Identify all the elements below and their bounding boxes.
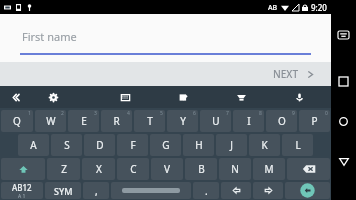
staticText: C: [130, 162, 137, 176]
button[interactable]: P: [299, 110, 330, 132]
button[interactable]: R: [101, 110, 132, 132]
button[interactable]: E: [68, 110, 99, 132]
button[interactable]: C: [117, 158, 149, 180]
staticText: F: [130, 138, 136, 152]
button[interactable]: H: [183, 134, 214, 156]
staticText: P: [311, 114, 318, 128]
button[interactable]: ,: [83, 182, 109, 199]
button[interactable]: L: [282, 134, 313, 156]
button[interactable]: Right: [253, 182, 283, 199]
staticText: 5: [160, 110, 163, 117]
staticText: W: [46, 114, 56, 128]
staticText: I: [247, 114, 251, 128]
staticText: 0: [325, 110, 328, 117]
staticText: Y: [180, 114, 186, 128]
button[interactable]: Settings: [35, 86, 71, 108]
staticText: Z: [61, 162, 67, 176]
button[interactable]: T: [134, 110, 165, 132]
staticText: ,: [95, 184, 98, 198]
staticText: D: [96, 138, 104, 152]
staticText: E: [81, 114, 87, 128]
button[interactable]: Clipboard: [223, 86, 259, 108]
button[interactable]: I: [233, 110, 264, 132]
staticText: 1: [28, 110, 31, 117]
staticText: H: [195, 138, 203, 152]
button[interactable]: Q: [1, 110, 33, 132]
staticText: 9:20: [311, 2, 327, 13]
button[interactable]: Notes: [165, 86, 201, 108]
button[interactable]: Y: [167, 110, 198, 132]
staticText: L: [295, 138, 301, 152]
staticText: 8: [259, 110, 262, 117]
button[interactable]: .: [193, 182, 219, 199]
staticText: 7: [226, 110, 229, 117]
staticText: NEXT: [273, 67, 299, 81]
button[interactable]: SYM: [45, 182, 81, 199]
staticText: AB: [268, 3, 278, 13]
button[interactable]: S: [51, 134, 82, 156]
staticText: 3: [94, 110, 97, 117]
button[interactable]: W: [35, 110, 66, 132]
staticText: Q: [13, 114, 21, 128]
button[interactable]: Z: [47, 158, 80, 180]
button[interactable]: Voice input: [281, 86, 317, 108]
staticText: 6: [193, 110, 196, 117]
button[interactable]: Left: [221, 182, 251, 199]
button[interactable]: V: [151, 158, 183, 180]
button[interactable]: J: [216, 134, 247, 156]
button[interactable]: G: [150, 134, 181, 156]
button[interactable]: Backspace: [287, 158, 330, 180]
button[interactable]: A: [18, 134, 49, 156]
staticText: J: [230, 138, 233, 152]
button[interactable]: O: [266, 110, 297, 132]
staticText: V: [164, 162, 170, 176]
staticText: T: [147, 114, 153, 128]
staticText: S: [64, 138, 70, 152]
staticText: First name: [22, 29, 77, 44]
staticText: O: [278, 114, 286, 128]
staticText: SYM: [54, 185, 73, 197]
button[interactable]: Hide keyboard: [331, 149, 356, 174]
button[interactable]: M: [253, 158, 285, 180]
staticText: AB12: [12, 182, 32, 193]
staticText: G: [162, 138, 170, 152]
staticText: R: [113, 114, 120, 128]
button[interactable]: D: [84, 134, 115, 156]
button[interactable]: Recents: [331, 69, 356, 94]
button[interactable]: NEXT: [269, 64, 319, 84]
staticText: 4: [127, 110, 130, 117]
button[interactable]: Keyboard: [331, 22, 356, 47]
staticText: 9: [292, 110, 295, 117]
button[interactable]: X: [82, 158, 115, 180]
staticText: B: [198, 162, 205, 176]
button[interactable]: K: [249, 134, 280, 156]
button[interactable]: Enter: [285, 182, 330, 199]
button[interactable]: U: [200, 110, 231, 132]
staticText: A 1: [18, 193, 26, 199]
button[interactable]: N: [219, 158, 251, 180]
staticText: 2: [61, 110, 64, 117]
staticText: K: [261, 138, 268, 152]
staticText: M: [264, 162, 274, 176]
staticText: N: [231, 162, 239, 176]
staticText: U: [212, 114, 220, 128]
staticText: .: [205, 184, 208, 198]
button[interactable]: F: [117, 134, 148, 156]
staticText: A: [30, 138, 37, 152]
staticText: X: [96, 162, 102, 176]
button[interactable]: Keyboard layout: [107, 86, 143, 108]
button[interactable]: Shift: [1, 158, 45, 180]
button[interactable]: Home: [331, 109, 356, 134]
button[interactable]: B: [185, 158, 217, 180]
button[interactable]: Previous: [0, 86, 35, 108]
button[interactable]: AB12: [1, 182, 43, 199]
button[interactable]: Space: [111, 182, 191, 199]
--
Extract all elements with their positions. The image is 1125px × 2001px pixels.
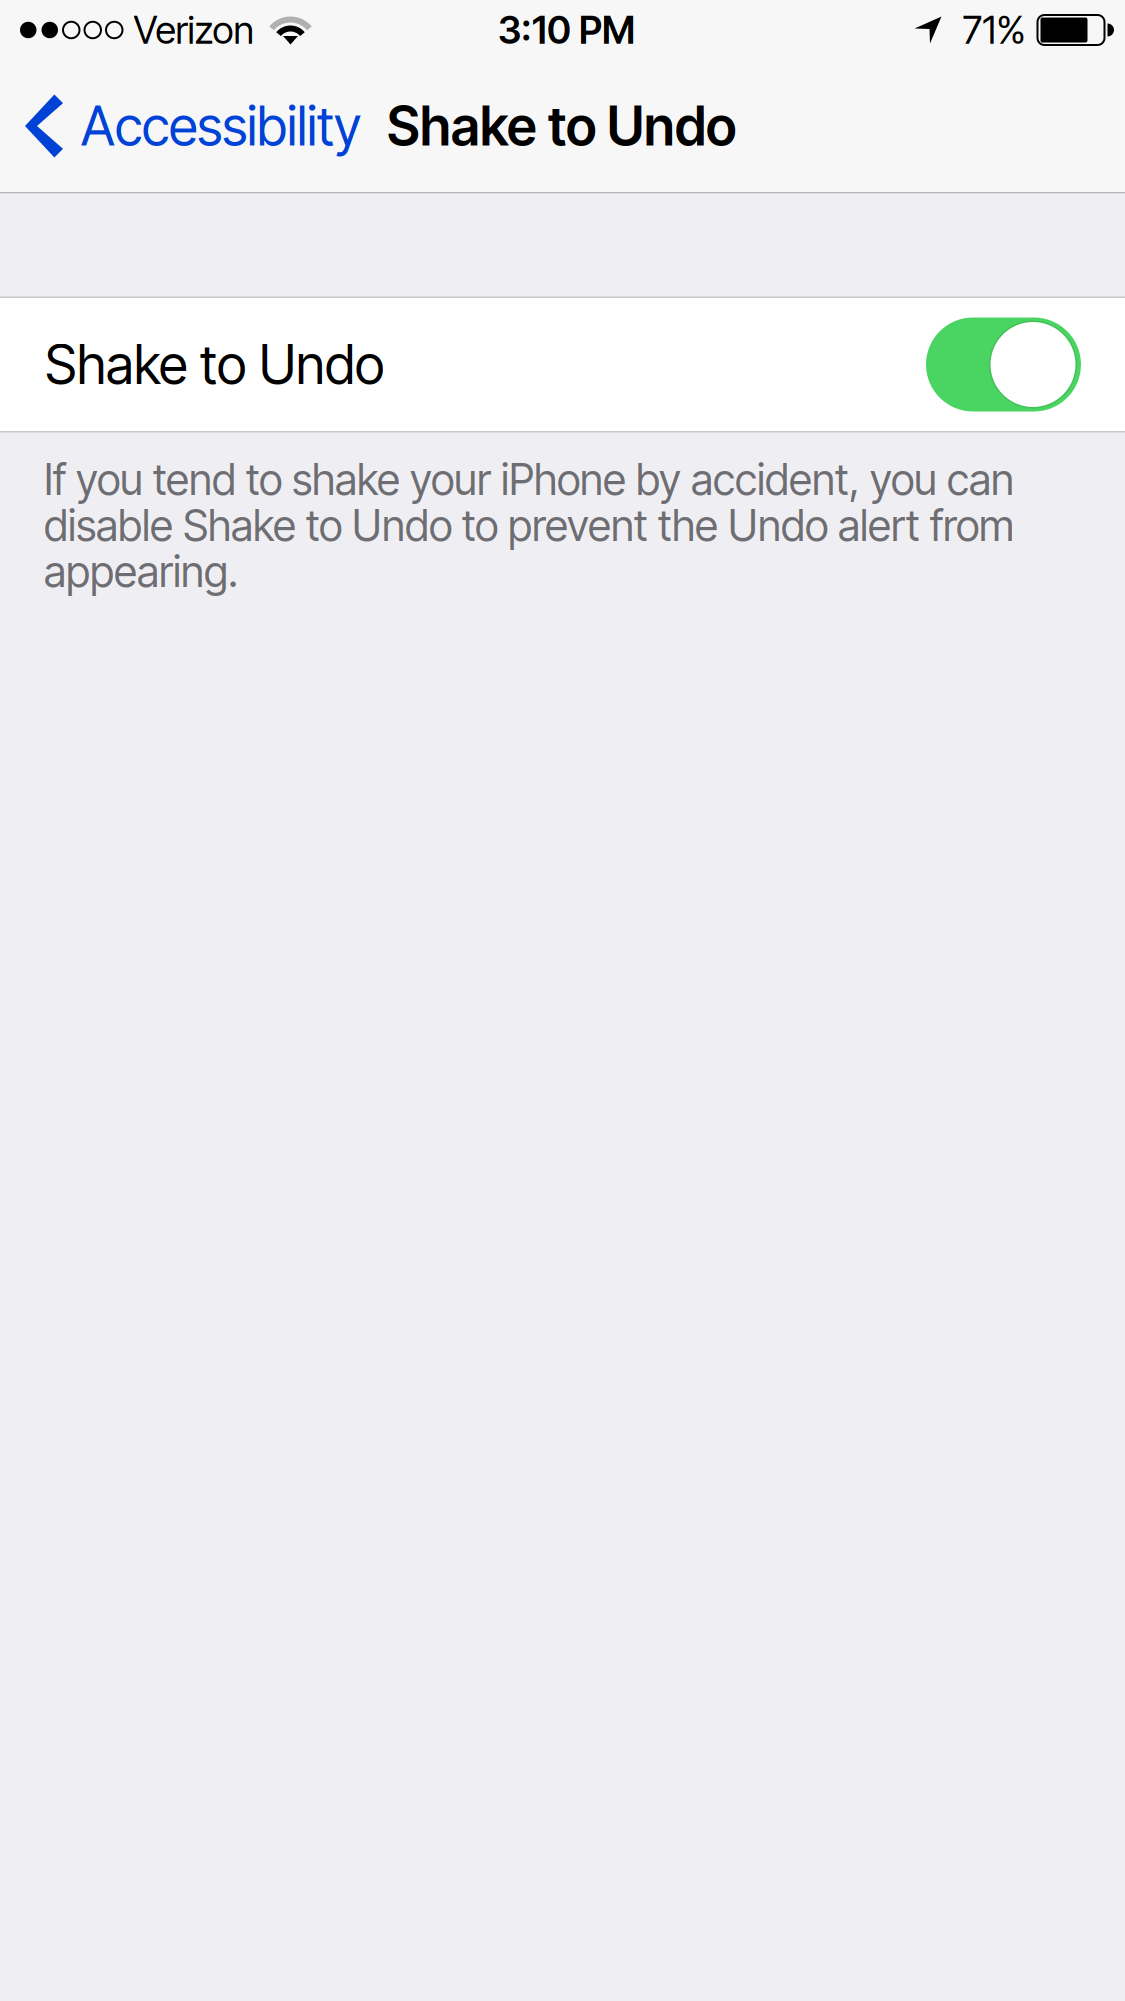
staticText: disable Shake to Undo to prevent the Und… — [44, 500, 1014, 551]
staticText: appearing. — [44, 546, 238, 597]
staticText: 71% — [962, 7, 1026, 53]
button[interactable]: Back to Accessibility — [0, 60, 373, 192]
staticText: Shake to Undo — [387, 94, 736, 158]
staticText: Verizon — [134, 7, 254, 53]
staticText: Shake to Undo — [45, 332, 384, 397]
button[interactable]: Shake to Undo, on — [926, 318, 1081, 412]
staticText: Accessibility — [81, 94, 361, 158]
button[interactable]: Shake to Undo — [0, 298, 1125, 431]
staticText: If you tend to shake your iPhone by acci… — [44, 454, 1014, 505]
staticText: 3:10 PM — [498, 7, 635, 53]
* * *
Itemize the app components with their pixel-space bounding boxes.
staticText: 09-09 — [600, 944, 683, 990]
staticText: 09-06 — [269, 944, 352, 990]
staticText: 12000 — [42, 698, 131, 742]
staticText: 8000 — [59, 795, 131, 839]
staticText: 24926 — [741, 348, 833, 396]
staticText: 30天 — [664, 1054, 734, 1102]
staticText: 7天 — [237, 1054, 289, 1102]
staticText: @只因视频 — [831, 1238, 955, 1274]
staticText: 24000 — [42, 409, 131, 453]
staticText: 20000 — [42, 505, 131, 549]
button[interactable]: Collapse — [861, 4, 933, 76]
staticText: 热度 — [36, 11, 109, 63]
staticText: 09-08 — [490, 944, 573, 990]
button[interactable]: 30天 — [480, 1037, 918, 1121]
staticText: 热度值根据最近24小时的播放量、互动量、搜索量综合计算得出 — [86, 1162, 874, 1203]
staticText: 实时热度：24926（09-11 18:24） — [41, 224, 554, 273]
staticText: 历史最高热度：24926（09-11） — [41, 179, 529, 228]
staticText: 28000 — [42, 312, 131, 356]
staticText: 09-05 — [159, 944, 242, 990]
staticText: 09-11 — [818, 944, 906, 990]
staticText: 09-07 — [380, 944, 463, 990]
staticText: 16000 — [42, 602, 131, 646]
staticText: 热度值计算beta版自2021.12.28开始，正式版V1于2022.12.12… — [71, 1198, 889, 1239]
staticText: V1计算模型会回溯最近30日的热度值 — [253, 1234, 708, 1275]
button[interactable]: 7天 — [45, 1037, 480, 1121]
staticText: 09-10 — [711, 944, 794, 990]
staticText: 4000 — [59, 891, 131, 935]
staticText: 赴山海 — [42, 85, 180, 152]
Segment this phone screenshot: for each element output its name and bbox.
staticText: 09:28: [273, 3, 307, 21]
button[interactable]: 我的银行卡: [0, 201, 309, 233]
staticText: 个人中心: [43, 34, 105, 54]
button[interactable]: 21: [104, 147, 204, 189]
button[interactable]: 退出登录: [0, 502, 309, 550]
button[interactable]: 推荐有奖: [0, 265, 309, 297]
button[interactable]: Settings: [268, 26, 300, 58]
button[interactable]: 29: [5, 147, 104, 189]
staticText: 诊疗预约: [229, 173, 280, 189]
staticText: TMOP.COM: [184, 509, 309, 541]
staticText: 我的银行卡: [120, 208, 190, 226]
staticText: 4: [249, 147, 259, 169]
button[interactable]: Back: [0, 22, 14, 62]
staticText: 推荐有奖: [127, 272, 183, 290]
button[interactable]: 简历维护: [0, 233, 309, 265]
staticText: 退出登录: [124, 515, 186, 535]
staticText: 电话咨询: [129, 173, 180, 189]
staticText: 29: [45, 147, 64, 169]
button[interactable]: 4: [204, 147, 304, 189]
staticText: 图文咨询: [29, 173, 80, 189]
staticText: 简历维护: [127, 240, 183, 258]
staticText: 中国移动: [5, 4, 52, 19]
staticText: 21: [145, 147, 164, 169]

◆ WHAT IS REQUIRED
Where a line of the data above includes "name", copy that line.

◆ ANSWER BOX
staticText: First name: [22, 29, 77, 44]
Segment this phone screenshot: for each element output its name and bbox.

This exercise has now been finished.